There are limited studies in low and low-middle income countries that have examined association of socioeconomic factors such as household wealth, educational status, and other social factors with hypertension []. Rapid urbanization and the lack of an adequate infrastructure influence the creation of large socioeconomic disparities, which also affect health outcomes, including hypertension []. Yet, the theory of ‘social transition’ of NCD risk factors from the higher to the lower socioeconomic groups with the country’s development remains debated [], with inconsistencies in the findings owing to variations in the SES indicators used and the population mix. A comprehensive understanding of the relationship between SES and hypertension requires also information on associations with unique measures of household wealth at various points in time, that may better reflect access to resources and command. This may be particularly of significance in low-income countries with various urban-rural settings and resources and with different levels of development.

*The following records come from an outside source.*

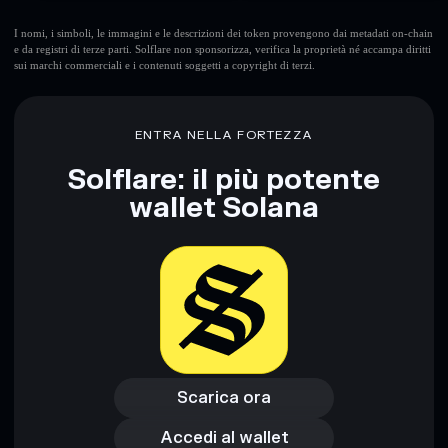
I nomi, i simboli, le immagini e le descrizioni dei token provengono dai metadati on-chain
e da registri di terze parti. Solflare non sponsorizza, verifica la proprietà né accampa diritti
sui marchi commerciali e i contenuti soggetti a copyright di terzi.
ENTRA NELLA FORTEZZA
Solflare: il più potente
wallet Solana
Scarica ora
Accedi al wallet
Scarica ora
Accedi al wallet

The study findings need to be interpreted considering certain limitations and offsetting strengths. Hypertension comes without symptoms especially in the early stages, and this is likely to introduce information bias resulting in an underestimate of prevalence rates. This, however, may be less of a problem in middle-aged and older persons who have greater opportunities to be seen by the healthcare system and hence diagnosed than the young. It is possible that the less educated women in our study and those in rural areas with limited access and availability of health care were more unaware of their hypertension than their counterparts, hence the lack of associations between education and hypertension among rural older women. Furthermore, the use of secondary data precluded us from examining associations with other micro-level social determinants of health and other cardio-metabolic factors, such as access to healthcare and diabetes, as these were lacking in the original questionnaire. Yet, the large sample size and the use of international guidelines and standardized protocol for sampling, interview schedule, and field methodology (MICS) enable generalizability of our results to all of Sudan with findings serving as a benchmark for future assessments in the country and allowing for comparison with similar studies in the region.

Conclusion

As elsewhere in emerging economies, the epidemiological transition in Sudan from predominantly infectious to chronic diseases is already underway. Yet studies on NCDs and metabolic diseases have scarcely begun to be explored. Once linked to be diseases exclusively of the wealthy, NCDs will continue to be a burden on the world’s poor. An examination of socioeconomic disparities in hypertension in settings of persistent burden of infectious diseases can provide important clues for defining at-risk populations and for designing context-specific and appropriate primary prevention and treatment programmes. For a better understanding of the social epidemiology of hypertension, repeated surveys will be needed to allow better monitoring of the complex trajectories in exposures and changes in risk factor associations across time in Sudan and in similar settings elsewhere.